##### Supplied data #####

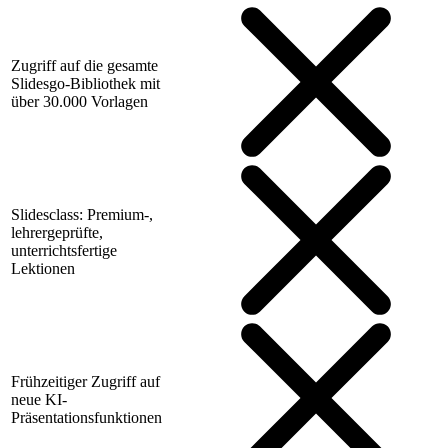
Zugriff auf die gesamte
Slidesgo-Bibliothek mit
über 30.000 Vorlagen
Slidesclass: Premium-,
lehrergeprüfte,
unterrichtsfertige
Lektionen
Frühzeitiger Zugriff auf
neue KI-
Präsentationsfunktionen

#####

▶ **Task requirements**
Across the whole listing, reproduce each line verbatim and exclude every picture.

▶ **Exercise response**
Zugriff auf die gesamte
Slidesgo-Bibliothek mit
über 30.000 Vorlagen
Slidesclass: Premium-,
lehrergeprüfte,
unterrichtsfertige
Lektionen
Frühzeitiger Zugriff auf
neue KI-
Präsentationsfunktionen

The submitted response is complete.